How do you react to opportunists?

Rohit Vadhwana Monday 31st October 2022 09:50 EDT
 

How do you respond to someone who gets in touch with you in a time of need but otherwise ignores you for a prolonged period of time? There are people who would disregard you, not respond to your message or won't even wish on your birthday. But at the time of their need, they would rush to you, seeking your assistance. You might have come across such people who won't shy away exhibiting overwhelming warmth and friendship when your help is needed but all other times no communication at all. How do you react to such people?

In a general sense, it depends on the person who is approaching you. If the person who is approaching is someone who you know to be a genuine friend, perhaps you won't mind considering the request and helping out positively. It might also be from an acquaintance whom you know is extremely busy in life and therefore it is evident that s/he might not be in regular touch, again you would consider taking the request positively. However, if the person is neither a friend nor busy, there will be a completely different approach towards the request. It is possible that you would not at all think of helping her/him because such behaviour is not acceptable. Or you might think of being nice and ignoring the behaviour completely to help the person.

However, there is also an objective approach to the situation which can be contemplated. If the person is inexcusable at the mistake of snubbing you, the merit of the request may be assessed without being biased. If the help requested is something that you feel is very important in someone's life, perhaps it is your moral duty to take it affirmatively. But if the work that is being requested is also selfish and something that you would not want to do for yourself as well, no harm in outrightly rejecting it.
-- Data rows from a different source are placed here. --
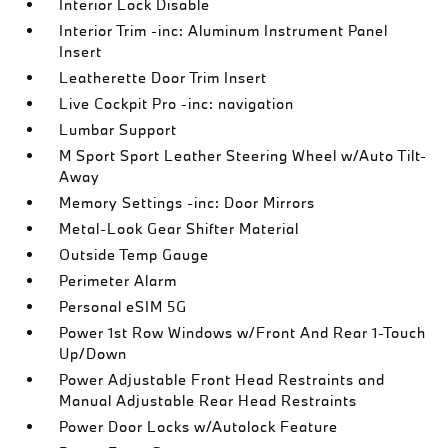
Interior Lock Disable
Interior Trim -inc: Aluminum Instrument Panel
Insert
Leatherette Door Trim Insert
Live Cockpit Pro -inc: navigation
Lumbar Support
M Sport Sport Leather Steering Wheel w/Auto Tilt-
Away
Memory Settings -inc: Door Mirrors
Metal-Look Gear Shifter Material
Outside Temp Gauge
Perimeter Alarm
Personal eSIM 5G
Power 1st Row Windows w/Front And Rear 1-Touch
Up/Down
Power Adjustable Front Head Restraints and
Manual Adjustable Rear Head Restraints
Power Door Locks w/Autolock Feature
After all, some requests are so in-genuine that you won't like to involve yourself in them.

It is helpful to at least give it a thought before rejecting the request only for the reason of it is a selfish approach from the side of the person who has made it. Sometimes even if it is selfish, the cause is genuine, and therefore, it is your moral duty to do whatever you can. If the person is a friend or a busy person, it is not appropriate to hold them accountable for being incommunicado when they genuinely need you. Perhaps they would respond to you in the same way in times of your need. Therefore, being objective in the evaluation of the request is a beneficial approach.